##### RECORDED INFORMATION
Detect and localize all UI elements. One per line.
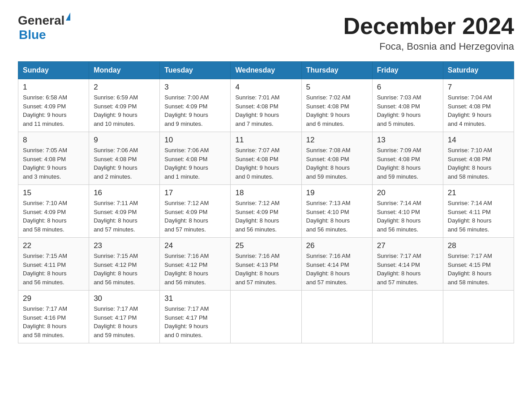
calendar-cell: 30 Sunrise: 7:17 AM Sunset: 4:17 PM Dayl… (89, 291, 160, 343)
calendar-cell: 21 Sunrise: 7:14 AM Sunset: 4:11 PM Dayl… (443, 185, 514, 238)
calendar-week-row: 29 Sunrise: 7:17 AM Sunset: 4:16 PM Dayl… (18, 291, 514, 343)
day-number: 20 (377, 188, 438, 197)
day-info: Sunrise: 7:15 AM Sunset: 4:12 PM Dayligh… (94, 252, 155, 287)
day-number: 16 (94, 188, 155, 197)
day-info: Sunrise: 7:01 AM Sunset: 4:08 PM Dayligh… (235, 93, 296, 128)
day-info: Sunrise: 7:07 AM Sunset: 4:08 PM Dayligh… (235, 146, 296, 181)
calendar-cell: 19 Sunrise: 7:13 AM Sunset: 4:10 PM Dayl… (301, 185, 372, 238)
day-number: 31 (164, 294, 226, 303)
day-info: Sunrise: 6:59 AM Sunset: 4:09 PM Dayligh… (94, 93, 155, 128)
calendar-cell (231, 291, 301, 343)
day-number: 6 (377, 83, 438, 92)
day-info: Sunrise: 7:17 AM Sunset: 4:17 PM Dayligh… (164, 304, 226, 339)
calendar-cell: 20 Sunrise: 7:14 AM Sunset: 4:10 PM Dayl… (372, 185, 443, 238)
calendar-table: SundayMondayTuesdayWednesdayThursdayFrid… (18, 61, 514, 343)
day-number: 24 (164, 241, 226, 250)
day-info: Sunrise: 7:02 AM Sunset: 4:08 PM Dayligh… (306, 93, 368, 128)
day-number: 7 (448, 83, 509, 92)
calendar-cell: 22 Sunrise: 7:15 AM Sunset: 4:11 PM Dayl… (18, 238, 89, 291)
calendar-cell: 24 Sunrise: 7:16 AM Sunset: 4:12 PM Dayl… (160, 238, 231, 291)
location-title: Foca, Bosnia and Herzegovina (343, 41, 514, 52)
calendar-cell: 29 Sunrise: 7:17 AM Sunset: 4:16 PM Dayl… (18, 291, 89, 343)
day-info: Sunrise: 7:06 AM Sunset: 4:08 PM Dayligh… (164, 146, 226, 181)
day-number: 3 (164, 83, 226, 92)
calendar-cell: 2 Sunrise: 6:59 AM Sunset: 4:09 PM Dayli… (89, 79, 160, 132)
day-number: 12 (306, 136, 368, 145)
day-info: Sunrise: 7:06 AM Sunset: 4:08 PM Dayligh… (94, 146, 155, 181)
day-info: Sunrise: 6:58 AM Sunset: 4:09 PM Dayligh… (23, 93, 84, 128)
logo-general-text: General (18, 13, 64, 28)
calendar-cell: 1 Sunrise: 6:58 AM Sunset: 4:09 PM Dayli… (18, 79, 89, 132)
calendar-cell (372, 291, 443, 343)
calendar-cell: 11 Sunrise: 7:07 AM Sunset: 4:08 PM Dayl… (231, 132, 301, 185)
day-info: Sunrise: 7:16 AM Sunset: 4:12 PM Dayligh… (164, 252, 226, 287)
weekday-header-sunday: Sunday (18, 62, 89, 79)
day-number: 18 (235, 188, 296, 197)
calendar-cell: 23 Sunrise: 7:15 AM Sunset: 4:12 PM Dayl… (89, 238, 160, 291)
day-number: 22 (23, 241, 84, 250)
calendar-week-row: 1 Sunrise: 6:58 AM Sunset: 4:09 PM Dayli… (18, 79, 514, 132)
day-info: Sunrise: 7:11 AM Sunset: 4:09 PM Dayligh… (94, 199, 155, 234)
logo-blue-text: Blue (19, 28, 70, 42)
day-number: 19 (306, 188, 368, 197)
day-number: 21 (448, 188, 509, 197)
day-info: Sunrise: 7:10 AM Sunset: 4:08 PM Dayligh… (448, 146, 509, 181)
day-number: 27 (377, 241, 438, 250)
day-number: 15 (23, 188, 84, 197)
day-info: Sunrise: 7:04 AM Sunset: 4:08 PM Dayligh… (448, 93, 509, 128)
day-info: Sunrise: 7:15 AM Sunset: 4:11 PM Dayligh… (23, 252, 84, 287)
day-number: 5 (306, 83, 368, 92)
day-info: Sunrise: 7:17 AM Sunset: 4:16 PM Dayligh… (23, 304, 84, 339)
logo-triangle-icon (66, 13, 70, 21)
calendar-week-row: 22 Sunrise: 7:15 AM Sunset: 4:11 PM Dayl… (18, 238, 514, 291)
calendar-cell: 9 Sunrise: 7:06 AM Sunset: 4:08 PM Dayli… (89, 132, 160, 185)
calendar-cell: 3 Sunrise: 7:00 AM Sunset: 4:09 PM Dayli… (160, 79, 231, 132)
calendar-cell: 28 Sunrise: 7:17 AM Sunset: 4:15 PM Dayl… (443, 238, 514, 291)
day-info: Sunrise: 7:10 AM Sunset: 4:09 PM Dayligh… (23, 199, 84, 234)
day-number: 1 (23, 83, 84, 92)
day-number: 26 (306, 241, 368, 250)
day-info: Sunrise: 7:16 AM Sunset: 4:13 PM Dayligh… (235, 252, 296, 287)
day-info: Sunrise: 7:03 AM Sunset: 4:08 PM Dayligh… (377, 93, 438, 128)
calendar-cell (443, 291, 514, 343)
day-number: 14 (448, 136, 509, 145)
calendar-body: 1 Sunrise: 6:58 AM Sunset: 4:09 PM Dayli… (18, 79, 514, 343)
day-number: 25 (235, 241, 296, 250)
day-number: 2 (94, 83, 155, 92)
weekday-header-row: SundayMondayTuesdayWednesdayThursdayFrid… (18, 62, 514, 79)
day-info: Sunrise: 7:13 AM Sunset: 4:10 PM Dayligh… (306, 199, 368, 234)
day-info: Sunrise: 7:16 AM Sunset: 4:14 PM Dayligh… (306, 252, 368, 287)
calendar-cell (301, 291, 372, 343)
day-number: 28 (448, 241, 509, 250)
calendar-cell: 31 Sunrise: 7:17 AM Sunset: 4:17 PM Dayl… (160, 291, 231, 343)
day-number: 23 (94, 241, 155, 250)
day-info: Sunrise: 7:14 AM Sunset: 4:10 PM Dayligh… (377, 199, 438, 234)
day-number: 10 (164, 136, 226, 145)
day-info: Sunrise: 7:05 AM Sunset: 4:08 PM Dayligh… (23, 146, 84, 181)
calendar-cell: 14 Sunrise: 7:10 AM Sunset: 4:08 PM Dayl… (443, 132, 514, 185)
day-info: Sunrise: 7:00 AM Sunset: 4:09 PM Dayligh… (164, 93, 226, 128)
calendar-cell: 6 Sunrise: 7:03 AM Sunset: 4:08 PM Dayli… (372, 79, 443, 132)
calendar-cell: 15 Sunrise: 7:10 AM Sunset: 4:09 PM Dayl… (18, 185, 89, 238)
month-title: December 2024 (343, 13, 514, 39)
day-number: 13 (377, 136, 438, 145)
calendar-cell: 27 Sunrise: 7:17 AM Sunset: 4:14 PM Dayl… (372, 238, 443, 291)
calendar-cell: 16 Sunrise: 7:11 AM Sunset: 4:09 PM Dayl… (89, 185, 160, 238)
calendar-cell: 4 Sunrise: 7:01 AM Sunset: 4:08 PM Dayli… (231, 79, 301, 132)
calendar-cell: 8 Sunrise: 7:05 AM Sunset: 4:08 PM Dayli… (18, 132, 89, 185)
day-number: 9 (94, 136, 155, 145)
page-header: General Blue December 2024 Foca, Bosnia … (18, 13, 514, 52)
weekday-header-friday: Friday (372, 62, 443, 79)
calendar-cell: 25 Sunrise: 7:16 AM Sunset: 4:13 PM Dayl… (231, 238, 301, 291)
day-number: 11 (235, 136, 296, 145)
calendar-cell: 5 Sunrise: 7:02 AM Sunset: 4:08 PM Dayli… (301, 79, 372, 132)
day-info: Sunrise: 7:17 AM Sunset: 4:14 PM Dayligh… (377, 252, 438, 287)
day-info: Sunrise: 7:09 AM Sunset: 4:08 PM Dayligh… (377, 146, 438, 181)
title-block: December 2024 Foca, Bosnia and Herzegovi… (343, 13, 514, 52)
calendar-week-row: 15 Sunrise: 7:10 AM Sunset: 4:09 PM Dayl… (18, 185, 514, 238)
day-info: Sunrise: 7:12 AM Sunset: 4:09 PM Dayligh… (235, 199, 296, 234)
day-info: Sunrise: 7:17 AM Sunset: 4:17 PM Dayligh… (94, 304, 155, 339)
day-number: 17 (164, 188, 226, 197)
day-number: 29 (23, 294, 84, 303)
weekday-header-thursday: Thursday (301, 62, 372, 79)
##########
##### RECORDED INFORMATION
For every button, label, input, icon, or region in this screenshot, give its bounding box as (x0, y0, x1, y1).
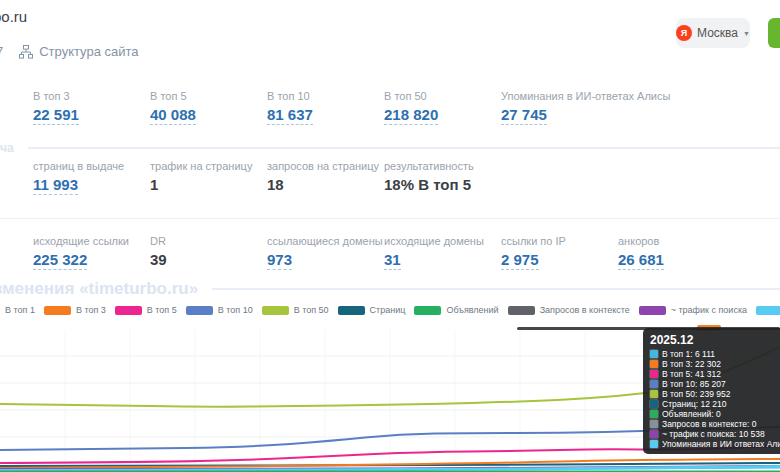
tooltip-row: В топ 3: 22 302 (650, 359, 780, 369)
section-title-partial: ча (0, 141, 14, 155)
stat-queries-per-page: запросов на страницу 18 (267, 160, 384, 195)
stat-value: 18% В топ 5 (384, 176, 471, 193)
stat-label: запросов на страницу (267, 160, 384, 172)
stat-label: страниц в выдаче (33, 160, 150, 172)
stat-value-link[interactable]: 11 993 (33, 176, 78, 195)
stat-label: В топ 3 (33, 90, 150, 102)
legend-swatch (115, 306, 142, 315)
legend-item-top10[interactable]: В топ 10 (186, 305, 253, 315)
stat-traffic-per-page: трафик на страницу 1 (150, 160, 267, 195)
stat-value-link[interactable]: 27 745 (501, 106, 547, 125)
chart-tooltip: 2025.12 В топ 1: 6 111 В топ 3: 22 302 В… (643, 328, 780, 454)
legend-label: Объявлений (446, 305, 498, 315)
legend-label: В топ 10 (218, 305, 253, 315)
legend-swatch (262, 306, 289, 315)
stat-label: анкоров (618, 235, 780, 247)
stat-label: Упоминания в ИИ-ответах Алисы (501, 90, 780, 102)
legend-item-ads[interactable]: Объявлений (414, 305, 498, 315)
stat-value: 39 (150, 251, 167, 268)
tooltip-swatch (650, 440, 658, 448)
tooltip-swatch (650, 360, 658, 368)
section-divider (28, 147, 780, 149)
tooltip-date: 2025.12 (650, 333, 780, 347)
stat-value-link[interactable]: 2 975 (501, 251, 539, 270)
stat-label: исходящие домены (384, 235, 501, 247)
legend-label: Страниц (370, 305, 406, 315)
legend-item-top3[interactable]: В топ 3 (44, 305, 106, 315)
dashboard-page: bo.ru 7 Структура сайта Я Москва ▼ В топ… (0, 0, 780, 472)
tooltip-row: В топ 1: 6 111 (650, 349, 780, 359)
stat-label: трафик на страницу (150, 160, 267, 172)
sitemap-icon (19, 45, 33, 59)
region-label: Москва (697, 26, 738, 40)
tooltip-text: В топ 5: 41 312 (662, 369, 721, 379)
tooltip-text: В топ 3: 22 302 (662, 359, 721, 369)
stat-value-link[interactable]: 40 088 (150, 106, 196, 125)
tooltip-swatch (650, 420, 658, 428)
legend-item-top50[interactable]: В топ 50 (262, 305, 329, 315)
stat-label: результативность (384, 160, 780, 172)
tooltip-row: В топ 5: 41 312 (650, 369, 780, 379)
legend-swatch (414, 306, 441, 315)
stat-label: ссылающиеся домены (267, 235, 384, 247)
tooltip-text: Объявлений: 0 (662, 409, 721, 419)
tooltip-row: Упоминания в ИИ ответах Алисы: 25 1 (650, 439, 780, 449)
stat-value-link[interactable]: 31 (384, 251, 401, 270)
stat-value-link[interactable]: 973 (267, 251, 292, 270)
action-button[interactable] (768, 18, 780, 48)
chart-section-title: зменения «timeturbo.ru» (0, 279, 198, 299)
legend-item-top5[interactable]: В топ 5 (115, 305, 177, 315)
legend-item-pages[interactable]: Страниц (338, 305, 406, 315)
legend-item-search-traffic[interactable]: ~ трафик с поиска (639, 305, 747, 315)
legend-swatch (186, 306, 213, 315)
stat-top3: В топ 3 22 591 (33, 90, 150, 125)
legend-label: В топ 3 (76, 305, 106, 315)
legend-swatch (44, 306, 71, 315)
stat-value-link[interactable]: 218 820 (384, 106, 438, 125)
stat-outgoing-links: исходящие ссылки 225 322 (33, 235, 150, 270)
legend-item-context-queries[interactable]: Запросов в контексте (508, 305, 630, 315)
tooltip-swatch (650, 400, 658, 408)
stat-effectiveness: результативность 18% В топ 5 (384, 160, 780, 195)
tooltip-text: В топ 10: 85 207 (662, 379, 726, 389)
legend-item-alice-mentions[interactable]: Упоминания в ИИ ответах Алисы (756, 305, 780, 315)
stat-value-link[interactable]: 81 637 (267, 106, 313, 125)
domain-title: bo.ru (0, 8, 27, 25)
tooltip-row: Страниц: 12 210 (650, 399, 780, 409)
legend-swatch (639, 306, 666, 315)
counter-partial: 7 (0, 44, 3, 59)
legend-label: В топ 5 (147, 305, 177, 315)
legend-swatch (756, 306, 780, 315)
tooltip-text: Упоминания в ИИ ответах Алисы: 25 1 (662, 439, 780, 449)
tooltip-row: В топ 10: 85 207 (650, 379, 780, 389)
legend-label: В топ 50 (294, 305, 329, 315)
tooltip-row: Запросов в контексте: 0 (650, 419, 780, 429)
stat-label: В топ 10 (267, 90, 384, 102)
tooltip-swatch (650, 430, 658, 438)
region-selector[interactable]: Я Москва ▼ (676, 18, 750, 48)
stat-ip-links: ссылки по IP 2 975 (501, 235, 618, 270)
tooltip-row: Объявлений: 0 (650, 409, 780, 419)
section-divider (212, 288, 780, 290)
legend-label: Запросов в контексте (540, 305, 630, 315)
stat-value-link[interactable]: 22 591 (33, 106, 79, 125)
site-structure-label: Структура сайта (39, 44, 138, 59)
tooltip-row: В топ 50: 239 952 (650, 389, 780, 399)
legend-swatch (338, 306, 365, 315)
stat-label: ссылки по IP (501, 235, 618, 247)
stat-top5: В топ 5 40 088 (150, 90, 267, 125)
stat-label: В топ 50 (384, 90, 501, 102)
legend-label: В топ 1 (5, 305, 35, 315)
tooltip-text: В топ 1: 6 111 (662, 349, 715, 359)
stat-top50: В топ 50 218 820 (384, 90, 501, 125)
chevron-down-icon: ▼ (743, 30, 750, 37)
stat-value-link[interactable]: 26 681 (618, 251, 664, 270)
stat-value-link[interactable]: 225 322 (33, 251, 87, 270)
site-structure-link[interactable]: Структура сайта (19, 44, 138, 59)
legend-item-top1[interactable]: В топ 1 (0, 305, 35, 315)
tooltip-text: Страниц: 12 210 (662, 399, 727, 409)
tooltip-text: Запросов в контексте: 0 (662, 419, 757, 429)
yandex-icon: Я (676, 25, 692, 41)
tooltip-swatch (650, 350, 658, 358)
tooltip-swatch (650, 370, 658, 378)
##########
TASK:
If a line in the data contains the string "результативность", copy it.

RESULT OF THE EXERCISE:
stat-label: результативность (384, 160, 780, 172)
stat-effectiveness: результативность 18% В топ 5 (384, 160, 780, 195)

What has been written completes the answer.